After creating the required __init__.py file create the stuff.

python setup.py sdist bdist_wheel

Notes

  • The __init__.py file in the package directory tells python that the whole directory should be treated as a python package.
    • It controls what can get imported through the package. Whatever is imported into this init file will be available directly through the package.
  • Configure setup.py file to bund

Publishing for Private Repositories

Project structure:

.git/
pyproject.toml #(1)
  1. Should be in the same level as the .git folder

The pyproject.toml file:

[build-system]
# 1. Specify the required build dependencies
# Setuptools (the build backend) and setuptools-scm (for dynamic versioning) are essential.
requires = ["setuptools>=61.0.0", "setuptools_scm[toml]>=6.2"]
build-backend = "setuptools.build_meta"

# --- PROJECT METADATA ---
[project]
# 2. Package Identity
name = "ganaka"
authors = [
    {name = "Hursh Gupta", email = "hurshgupta1@gmail.com"},
]
description = "Bridging the gap."
readme = "README.md"
license = {file = "LICENSE"}
keywords = ["actuarial"]

# 3. Dynamic Versioning (The key for auto-versioning)
# The version will be determined at build time by setuptools_scm based on Git tags.
dynamic = ["version"]

# 4. Standard Python Requirements
requires-python = ">=3.8"
classifiers = [
    "Development Status :: 3 - Alpha",
    "Intended Audience :: Developers",
    "License :: OSI Approved :: MIT License",
    "Programming Language :: Python :: 3",
    "Programming Language :: Python :: 3.8",
    "Programming Language :: Python :: 3.9",
    "Programming Language :: Python :: 3.10",
    "Programming Language :: Python :: 3.11",
]

# 5. Core Dependencies
dependencies = [
    "requests>=2.28.1",
    "numpy",
]

# 6. Optional Dependencies (e.g., for development, testing, or specific features)
[project.optional-dependencies]
dev = [
    "pytest>=7.0",
    "coverage",
    "flake8",
    "black",
    "isort",
]

# 7. Entry Points (If your package provides command-line scripts)
[project.scripts]
my-cli-command = "ganaka.cli:main"


# --- BUILD TOOL CONFIGURATION ---

# 8. Setuptools Configuration (Optional but recommended for src layout)
[tool.setuptools]
# Tells setuptools to look for packages inside the 'src' directory.
package-dir = {"" = "lib"} #(1)

# 9. Setuptools SCM Configuration (For versioning)
[tool.setuptools_scm]
# Optional: Writes the dynamically generated version to an internal file.
# You can then access it in your code as: from my_package_name._version import version as __version__
write_to = "lib/_version.py"


# --- CODE FORMATTING & LINTING TOOLS (Optional) ---

# 10. Black (Code Formatter)
[tool.black]
line-length = 88
target-version = ['py38', 'py39', 'py310', 'py311']
  1. Specify where in the (mono)repo the file source to the library exists. If the pyproject.toml file is in one of the parent directories.

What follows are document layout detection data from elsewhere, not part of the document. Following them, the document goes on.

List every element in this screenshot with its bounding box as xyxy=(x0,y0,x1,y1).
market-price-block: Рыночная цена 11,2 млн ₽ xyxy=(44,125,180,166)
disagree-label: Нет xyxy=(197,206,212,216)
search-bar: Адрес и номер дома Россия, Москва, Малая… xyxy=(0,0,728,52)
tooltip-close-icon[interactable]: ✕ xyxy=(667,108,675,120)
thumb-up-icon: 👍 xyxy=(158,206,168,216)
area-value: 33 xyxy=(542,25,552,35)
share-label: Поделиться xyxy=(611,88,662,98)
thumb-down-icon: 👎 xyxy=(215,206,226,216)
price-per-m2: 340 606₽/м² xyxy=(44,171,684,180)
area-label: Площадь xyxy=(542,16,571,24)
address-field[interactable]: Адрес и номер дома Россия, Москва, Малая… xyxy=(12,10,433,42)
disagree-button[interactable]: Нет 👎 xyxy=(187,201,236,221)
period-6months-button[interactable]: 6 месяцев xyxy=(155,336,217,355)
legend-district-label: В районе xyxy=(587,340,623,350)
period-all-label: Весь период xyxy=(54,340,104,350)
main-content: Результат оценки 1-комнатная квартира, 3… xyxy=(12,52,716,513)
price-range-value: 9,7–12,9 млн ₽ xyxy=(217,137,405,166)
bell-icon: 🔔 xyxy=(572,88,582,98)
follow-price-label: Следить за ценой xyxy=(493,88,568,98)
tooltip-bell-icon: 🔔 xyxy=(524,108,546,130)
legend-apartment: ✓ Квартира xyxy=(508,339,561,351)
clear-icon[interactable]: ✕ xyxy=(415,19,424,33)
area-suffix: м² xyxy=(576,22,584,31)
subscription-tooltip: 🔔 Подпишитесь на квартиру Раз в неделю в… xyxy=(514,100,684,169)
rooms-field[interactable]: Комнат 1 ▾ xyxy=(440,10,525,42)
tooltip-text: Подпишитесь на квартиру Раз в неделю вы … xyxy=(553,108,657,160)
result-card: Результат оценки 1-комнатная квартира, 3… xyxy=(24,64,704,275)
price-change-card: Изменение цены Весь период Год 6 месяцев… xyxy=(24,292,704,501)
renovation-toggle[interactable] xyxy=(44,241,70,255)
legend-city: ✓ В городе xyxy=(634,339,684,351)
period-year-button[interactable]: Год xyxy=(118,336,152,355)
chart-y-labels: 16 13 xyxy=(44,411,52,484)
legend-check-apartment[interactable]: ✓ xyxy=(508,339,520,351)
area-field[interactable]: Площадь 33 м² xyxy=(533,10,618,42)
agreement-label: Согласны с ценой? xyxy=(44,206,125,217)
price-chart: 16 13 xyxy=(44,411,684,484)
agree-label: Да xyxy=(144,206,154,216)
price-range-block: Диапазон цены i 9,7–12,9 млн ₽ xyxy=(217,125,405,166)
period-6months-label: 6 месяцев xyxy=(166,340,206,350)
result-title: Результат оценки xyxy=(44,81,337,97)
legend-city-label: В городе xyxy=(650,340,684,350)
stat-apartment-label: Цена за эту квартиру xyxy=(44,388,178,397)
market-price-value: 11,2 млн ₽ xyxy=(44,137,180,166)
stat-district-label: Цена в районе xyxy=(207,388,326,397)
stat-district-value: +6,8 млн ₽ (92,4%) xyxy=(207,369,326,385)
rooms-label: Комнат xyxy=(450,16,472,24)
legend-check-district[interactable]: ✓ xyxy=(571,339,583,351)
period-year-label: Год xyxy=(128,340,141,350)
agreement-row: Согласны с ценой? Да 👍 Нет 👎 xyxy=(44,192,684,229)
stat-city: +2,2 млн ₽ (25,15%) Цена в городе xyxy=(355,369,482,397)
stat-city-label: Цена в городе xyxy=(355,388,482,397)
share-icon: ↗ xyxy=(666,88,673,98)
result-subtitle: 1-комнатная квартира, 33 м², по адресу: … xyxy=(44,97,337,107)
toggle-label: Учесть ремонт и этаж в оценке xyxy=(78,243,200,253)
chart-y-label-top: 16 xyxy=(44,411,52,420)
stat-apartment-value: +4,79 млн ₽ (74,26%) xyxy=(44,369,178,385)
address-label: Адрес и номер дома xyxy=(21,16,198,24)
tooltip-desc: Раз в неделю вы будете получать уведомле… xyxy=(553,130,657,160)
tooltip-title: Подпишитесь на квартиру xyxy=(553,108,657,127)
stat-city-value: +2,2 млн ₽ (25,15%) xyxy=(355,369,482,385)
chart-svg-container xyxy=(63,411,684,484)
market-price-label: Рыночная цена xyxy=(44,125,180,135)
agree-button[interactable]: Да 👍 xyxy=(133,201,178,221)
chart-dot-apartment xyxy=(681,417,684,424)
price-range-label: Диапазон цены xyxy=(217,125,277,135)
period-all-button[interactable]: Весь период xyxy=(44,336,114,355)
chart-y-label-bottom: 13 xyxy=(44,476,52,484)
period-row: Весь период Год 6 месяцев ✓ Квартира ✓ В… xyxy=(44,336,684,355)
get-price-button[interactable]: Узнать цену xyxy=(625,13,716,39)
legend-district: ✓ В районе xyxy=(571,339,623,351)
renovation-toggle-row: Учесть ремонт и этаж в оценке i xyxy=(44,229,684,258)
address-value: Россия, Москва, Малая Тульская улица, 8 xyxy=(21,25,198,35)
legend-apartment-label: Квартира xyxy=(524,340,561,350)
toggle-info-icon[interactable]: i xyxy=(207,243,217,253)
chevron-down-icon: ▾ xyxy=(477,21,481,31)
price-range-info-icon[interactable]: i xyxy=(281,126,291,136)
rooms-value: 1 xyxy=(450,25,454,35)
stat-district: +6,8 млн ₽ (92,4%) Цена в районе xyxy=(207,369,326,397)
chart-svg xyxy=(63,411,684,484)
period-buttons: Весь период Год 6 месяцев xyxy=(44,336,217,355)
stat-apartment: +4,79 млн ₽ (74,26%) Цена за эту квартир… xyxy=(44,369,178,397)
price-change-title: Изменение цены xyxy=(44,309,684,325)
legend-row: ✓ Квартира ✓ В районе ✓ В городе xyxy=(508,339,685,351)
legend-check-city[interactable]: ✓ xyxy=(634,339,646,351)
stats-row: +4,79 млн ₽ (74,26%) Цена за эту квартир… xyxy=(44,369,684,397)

After this we need to upload files.

Setup.py

We didn't have to create a setup.py file for the reason that we don't really need it. With my limited understanding, I think people don't use it much for basic use-cases and thus, rely directly on build and the pyproject.toml file.

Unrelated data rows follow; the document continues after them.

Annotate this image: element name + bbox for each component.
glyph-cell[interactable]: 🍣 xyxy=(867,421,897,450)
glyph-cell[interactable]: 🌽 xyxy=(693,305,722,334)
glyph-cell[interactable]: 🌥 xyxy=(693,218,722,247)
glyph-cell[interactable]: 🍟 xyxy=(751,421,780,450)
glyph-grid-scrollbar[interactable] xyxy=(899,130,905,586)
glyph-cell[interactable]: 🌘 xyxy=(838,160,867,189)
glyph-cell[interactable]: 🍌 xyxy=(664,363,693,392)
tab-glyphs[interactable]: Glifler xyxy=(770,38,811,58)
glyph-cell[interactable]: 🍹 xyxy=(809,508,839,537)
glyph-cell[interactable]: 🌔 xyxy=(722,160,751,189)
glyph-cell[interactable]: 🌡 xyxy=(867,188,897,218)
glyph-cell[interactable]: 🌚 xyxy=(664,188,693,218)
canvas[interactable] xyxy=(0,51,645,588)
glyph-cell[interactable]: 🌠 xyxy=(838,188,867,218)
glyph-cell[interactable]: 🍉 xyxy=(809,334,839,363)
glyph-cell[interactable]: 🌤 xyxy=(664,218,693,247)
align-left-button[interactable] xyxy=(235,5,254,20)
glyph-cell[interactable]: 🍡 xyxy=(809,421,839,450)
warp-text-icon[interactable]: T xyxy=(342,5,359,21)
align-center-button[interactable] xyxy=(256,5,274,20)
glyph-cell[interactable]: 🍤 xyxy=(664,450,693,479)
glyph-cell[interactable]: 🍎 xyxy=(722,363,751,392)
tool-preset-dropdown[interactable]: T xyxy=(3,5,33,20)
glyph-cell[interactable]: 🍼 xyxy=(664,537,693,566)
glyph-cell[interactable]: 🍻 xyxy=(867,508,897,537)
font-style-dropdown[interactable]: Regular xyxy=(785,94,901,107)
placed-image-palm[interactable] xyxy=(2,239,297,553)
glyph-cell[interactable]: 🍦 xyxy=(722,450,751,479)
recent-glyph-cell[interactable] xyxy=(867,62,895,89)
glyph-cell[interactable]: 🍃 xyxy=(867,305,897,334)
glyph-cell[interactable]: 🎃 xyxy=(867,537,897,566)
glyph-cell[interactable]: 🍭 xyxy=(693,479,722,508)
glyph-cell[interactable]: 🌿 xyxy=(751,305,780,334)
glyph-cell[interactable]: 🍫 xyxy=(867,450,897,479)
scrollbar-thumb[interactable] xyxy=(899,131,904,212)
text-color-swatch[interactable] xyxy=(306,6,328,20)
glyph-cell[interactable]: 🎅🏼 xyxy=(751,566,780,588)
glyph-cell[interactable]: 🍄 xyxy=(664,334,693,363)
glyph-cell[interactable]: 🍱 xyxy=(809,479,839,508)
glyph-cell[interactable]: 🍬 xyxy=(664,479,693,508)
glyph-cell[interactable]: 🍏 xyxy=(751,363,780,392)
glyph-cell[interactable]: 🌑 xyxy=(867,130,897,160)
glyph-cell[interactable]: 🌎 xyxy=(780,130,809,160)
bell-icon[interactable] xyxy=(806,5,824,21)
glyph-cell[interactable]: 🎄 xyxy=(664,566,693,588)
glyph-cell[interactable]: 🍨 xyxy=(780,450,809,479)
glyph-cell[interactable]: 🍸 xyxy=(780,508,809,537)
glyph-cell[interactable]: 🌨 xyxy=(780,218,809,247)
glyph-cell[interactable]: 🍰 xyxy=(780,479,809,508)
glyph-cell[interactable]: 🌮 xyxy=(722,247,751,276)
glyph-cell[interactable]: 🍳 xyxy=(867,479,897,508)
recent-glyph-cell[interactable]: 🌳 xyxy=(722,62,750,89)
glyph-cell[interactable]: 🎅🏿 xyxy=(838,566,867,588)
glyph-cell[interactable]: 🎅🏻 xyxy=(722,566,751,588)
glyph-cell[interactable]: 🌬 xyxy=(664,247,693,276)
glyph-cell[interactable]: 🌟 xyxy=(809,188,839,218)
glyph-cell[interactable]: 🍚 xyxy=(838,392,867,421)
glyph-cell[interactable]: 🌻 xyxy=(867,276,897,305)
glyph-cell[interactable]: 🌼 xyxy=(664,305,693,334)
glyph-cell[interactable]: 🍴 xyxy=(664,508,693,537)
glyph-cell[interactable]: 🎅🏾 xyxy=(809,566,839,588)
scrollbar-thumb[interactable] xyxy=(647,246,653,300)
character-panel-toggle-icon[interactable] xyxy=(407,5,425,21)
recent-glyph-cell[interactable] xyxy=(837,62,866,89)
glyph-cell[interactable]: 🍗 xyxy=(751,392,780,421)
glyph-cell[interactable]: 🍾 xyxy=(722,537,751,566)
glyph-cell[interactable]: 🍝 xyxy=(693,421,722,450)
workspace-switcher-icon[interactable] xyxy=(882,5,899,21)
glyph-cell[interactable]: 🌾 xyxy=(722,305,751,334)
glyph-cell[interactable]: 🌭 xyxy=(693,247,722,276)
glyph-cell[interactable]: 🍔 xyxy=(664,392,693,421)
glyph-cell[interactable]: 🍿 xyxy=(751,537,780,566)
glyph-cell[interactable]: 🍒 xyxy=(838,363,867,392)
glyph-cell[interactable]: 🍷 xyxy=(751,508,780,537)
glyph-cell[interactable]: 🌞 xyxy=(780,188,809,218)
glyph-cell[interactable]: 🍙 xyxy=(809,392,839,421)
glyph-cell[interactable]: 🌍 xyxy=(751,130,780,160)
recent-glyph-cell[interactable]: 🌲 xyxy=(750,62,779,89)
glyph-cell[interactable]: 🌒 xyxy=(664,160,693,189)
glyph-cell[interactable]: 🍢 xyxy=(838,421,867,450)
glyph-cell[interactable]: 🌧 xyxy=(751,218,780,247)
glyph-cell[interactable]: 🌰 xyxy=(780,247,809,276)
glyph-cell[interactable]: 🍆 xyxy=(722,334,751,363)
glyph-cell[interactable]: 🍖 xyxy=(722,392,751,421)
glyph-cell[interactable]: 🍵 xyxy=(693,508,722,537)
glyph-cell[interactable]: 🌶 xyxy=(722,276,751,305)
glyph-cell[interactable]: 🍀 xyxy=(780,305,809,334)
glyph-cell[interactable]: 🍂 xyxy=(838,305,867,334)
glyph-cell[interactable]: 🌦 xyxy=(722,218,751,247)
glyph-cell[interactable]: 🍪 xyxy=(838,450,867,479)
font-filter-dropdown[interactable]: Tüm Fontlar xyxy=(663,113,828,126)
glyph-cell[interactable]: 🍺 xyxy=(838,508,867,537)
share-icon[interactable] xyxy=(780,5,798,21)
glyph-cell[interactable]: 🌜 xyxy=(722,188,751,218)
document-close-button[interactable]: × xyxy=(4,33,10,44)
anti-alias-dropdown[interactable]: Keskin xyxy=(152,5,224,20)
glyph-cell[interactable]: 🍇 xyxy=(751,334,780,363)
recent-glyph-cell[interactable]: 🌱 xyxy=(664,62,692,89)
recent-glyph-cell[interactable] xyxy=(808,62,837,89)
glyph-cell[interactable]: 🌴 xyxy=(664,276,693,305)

Now, note that pypi has a standard of versions that need to be maintained. Since we have already set the versioning to dynamic, build will take care of it. But what we do need to do is to create a git tag that will tell build which versions are stable and which are not. When we create a git tag, we are indicating that the last commit can be released into pypi. So, let's do that first:

git tag -a v0.0.1 -m "Release notes here..."
python -m build

Now, build will ensure that the next build is going to take version v0.0.1 and also, if we make new builds again just to test out our package, and accidently run the twine upload command, pypi just won't accept it (which is a good thing), and it will only release stable builds.

twine upload ./dist/*

Automating this process

Still figuring it out using GitHub workflows. One downside that I found was it doesn't work on private repositories.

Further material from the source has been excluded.